Supplied records:
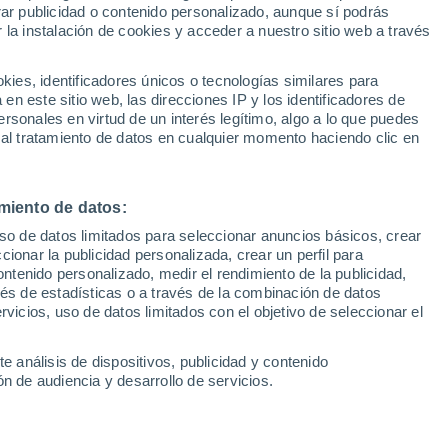
Sel
rar publicidad o contenido personalizado, aunque sí podrás
ario y dónde ver por TV
UEFA Champions League
 la instalación de cookies y acceder a nuestro sitio web a través
Can
Resultados
Clasificacion
 la UEFA Europa League
Fút
es, identificadores únicos o tecnologías similares para
UEFA Europa League
n este sitio web, las direcciones IP y los identificadores de
1ª 
Resultados
Clasificacion
rsonales en virtud de un interés legítimo, algo a lo que puedes
 al tratamiento de datos en cualquier momento haciendo clic en
ágico reto de eliminar al Manchester
 vascos buscan romper con la maldición
ia europea en 16 años
miento de datos:
uso de datos limitados para seleccionar anuncios básicos, crear
ccionar la publicidad personalizada, crear un perfil para
4 min lectura
ontenido personalizado, medir el rendimiento de la publicidad,
T
Sin comentarios
vés de estadísticas o a través de la combinación de datos
rvicios, uso de datos limitados con el objetivo de seleccionar el
e análisis de dispositivos, publicidad y contenido
n de audiencia y desarrollo de servicios.
ta hoy al Manchester United en Old
, que llega con dudas
tras la derrota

Description of the task: Each line above that includes "Manchester" counts once; state the total and nothing more.

Solved exercise: 2